We all have pain points as a leader. Each leaders pain point is different. The pain will be caused by many different situations and events and it will often be caused by things you are avoiding. Research has shown that as human beings, we will do more to avoid or lessen pain than experience pleasure. The Pleasure-Pain principle was first brought to life by Sigmund Freud in modern psychoanalysis. Whilst I was on that massage/torture table this made complete sense to me! The fact I had avoided the treatment I knew I had to have for years was for this very reason – it was very painful!
This was not the only thing I have avoided in my life, or my leadership. There have been many things I have procrastinated about only to have them escalate to a point where I had to deal with them. And generally, when the situation was over I would find myself saying ‘why didn’t I do that sooner’? Sound familiar?
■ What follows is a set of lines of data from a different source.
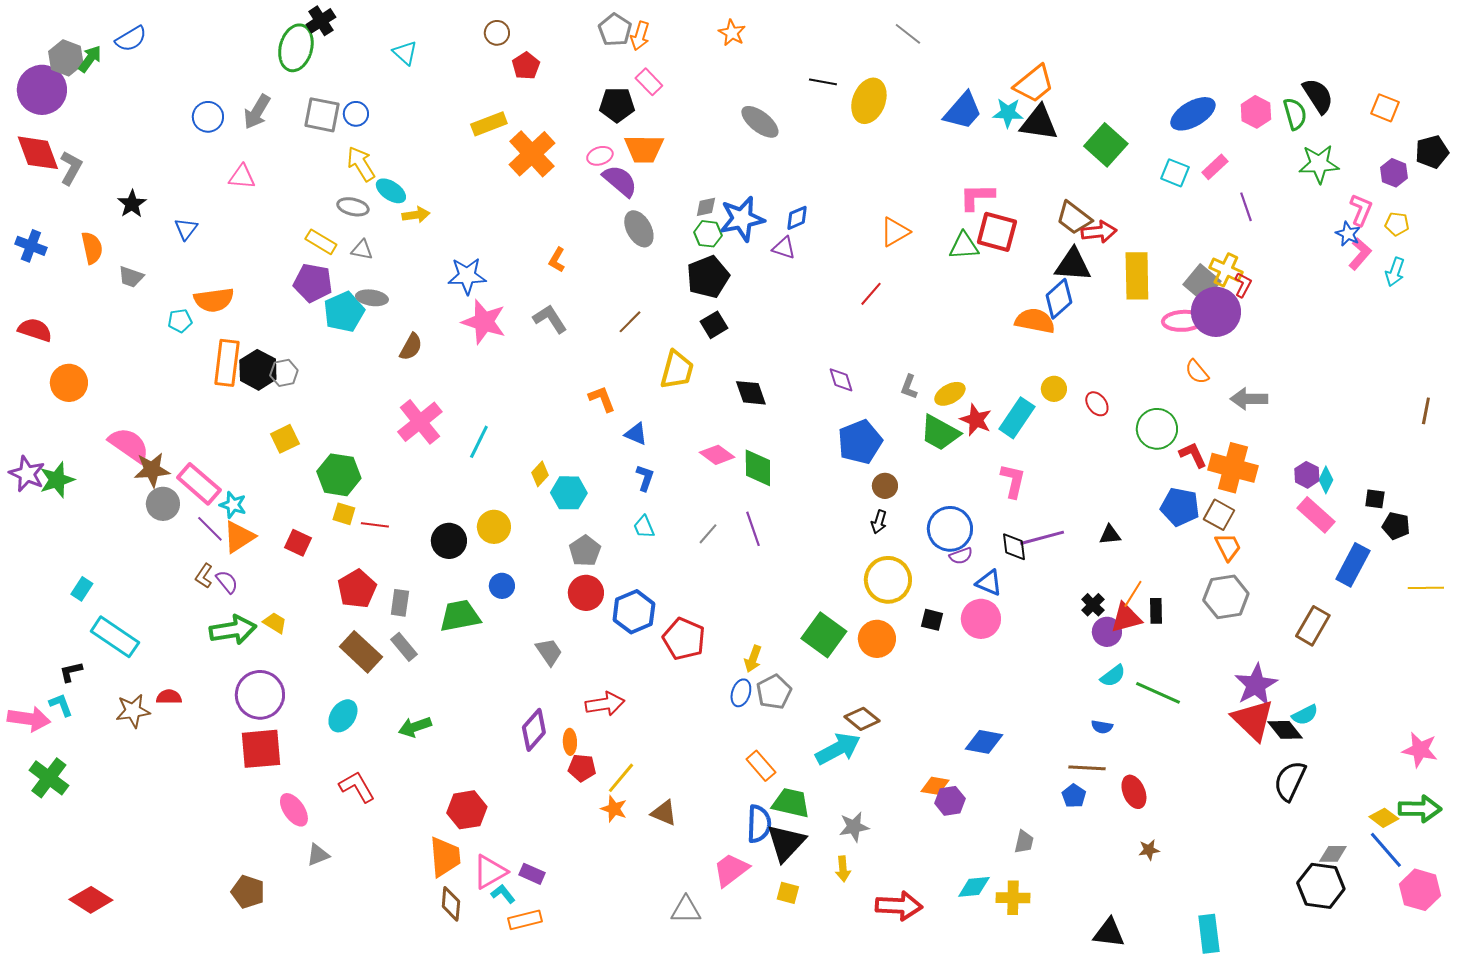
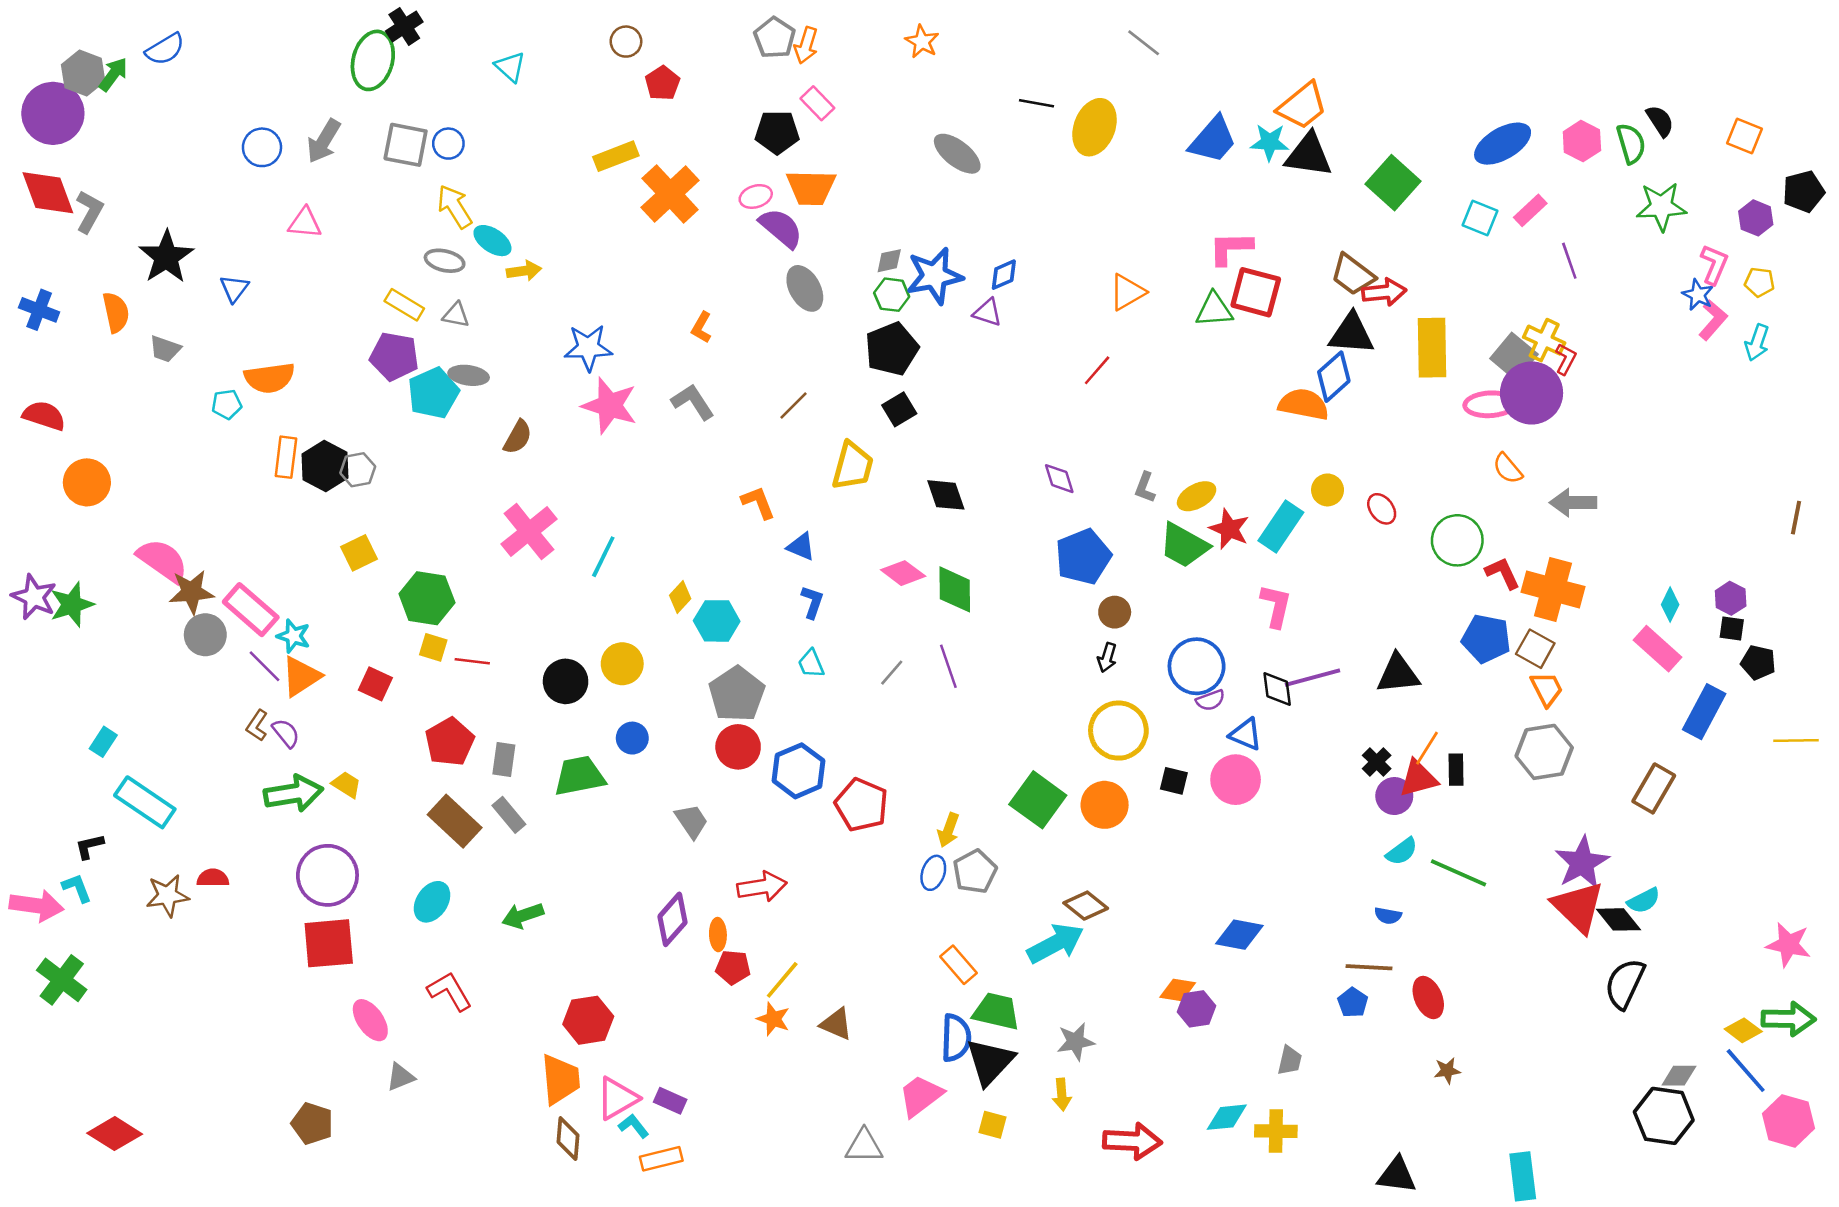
black semicircle: (1318, 96) -> (1660, 121), size x0.7
black star: (132, 204) -> (166, 257), size x1.5
orange rectangle: (227, 363) -> (286, 457), size x0.7
purple hexagon: (1307, 475) -> (1731, 598), moved
black triangle: (1110, 535) -> (1398, 674), size x1.6
gray pentagon: (585, 551) -> (737, 694), size x1.4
Where could your leadership benefit from some remedial attention? It could be in one of the following areas, which are quite common for causing leaders a great deal of pain:
- Having the conversation you need to have but have been avoiding, as you know it could get emotional or confrontational
- The poor behaviour you have been tolerating because you don’t have the energy to confront it
- The client complaint you need to address but have been avoiding, as you know they are angry
- Confronting the fact you have lost two great team members from the business in quick succession
- Looking in the mirror to see what’s really going on with your health and fitness
- Accepting the fact that in most situations that have gone pear shaped around you, you are the common denominator
- Asking yourself the question as to why people are avoiding you and assessing your level of self-awareness
- Asking for the feedback you know you will benefit from but also know it will hurt
- Admitting the fact you are a control freak and you are disempowering others by being this way and making life harder for yourself
- You are letting busy control you to the point you are becoming irrelevant.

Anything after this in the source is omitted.